Table 2: GRN example

TG 1

TG 2

TG 3

TF 1

0

1

-1

TF 2

1

0

0

TF 3

1

-1

0

  • Add database information parameter

  • add_dbs_info

  • optional, default: None

  • options to add DBs info: ‘yes’, ‘Yes’, 1; every other parameter´s value results in skipping Cell Collective DB search

Usage

Below is the list of Augusta’s functions along with the inputs. See Examples for further description and tutorials.

Import Augusta:

> python3
>>> import Augusta

GRN and BN inference using RNA-Seq

RNASeq_to_BN is the main function for inferring both networks (GRN and BN) using RNA-Seq dataset as an input.

Usage:

>>> Augusta.RNASeq_to_BN(count_table_input, promoter_length, genbank_file_input, normalization_type, motifs_max_time)

Note: count_table_input is the only indispensable input, the remaining ones are optional. Not providing GenBank file results in only inferring GRN by computing mutual information. Further steps such as count table normalization, GRN validation (TFBM and DBs search), and Cell Collective DB search would be skipped.

GRN inference using RNA-Seq

RNASeq_to_GRN is the function for inferring only a Gene Regulatory Network using RNA-Seq dataset as an input.

Usage:

>>> Augusta.RNASeq_to_GRN(count_table_input, promoter_length, genbank_file_input, normalization_type, motifs_max_time)

Note: count_table_input is the only indispensable input, the remaining ones are optional. Not providing GenBank file results in only inferring GRN by computing mutual information. Further steps such as count table normalization, GRN validation (TFBM and DBs search) would be skipped.

BN inference using GRN

GRN_to_BN is the function for inferring a Boolean Network (BN) using a Gene Regulatory Network (GRN) file as an input.

Usage:

>>> Augusta.GRN_to_BN(GRN_input, promoter_length, genbank_file_input, add_dbs_info)

Note: GRN_input is the only indispensable input, the remaining ones are optional. Not providing GenBank file and/or not setting add_dbs_info only results in a GRN to BN conversion. CC DB would not be searched.

GRN refinement

refineGRN is the function for refining already inferred Gene Regulatory Network (GRN).

Usage:

>>> Augusta.refineGRN(GRN_input, genbank_file_input, count_table_input, promoter_length, motifs_max_time)

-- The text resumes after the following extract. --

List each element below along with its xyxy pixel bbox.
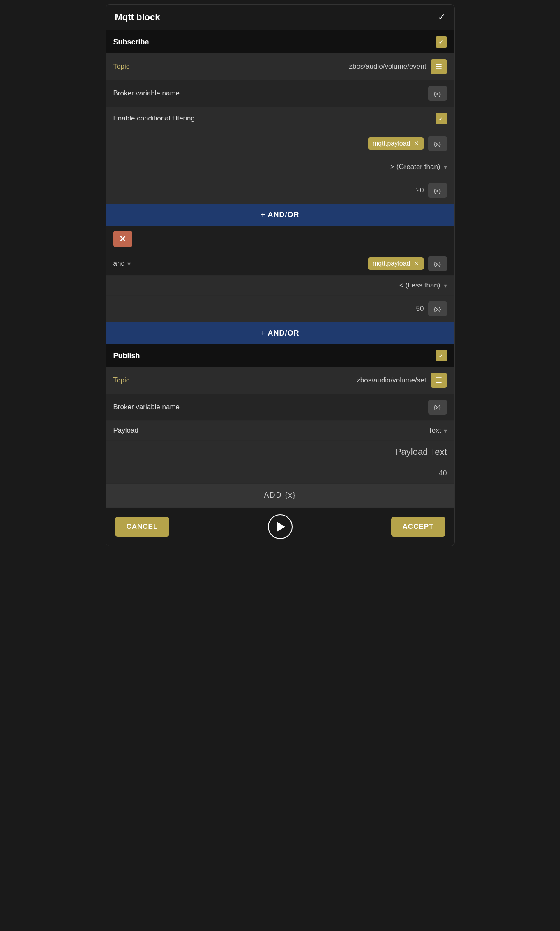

Note: GRN_input, genbank_file_input, and count_table_input are indispensable inputs, the remaining ones are optional.

Outputs

All output files are stored in generated “output” directory. During motif search, the temporary file “temporary_coreg_seq.fasta” is generated and deleted at the end of the verification process.

  • Gene Regulatory Network

  • adjancency matrix in CSV file format

  • rows: TFs (trascription factors / regulators), cols: TGs (target / regulated genes)

  • “GRN.csv”

  • Boolean Network

  • SBML-qual file format

  • “BN.sbml”

  • Note: GRN is primarily converted to the temporary file “BN.txt”. If memory is sufficient, the “BN.txt” is converted to “BN.sbml”. Otherwise, “BN.txt” is the final output.

  • motifs

  • all TFBM discovered in the genome assigned to their transcription factor

  • Stockholm file format

  • “discovered_motifs.sto”

  • genes interactions

  • all interactions searched across databases stored as “DBs_interactions_list.csv”

  • uncertain interactions stored as “DBs_interactions_uncertain.csv” (i.e. the same gene pair has both positive and negative interaction types in different DBs). The edge type with more references is incorporated into the network. In case the number of references is equal, no information is taken from the database.